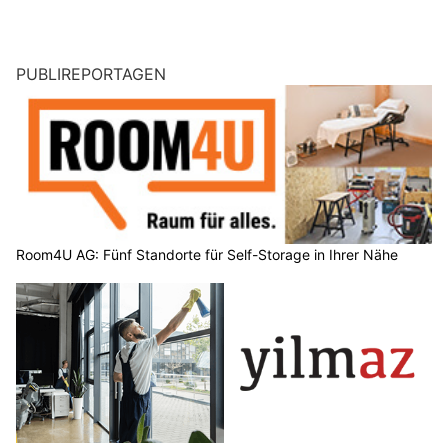
PUBLIREPORTAGEN
Room4U AG: Fünf Standorte für Self-Storage in Ihrer Nähe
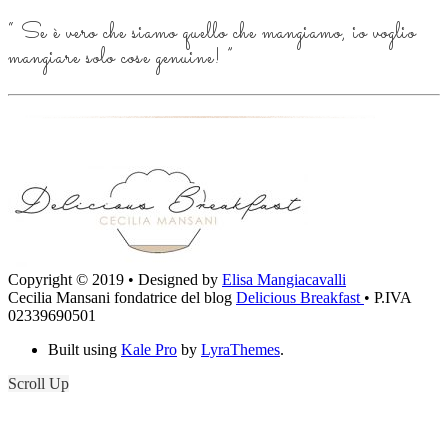
“
Se è vero che siamo quello che mangiamo, io voglio
mangiare solo cose genuine!
”
Copyright © 2019 • Designed by
Elisa Mangiacavalli
Cecilia Mansani fondatrice del blog
Delicious Breakfast
• P.IVA
02339690501
Built using
Kale Pro
by
LyraThemes
.
Scroll Up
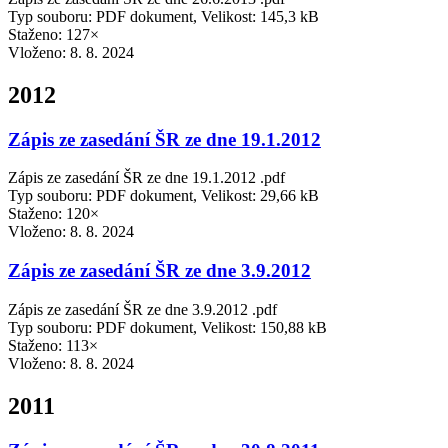
Typ souboru: PDF dokument, Velikost: 145,3 kB
Staženo: 127×
Vloženo:
8. 8. 2024
2012
Zápis ze zasedání ŠR ze dne 19.1.2012
Zápis ze zasedání ŠR ze dne 19.1.2012 .pdf
Typ souboru: PDF dokument, Velikost: 29,66 kB
Staženo: 120×
Vloženo:
8. 8. 2024
Zápis ze zasedání ŠR ze dne 3.9.2012
Zápis ze zasedání ŠR ze dne 3.9.2012 .pdf
Typ souboru: PDF dokument, Velikost: 150,88 kB
Staženo: 113×
Vloženo:
8. 8. 2024
2011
....................
Problem statement
In the entries above, find each line with the string "Velikost" and copy it.

Exercise output
Typ souboru: PDF dokument, Velikost: 145,3 kB
Typ souboru: PDF dokument, Velikost: 29,66 kB
Typ souboru: PDF dokument, Velikost: 150,88 kB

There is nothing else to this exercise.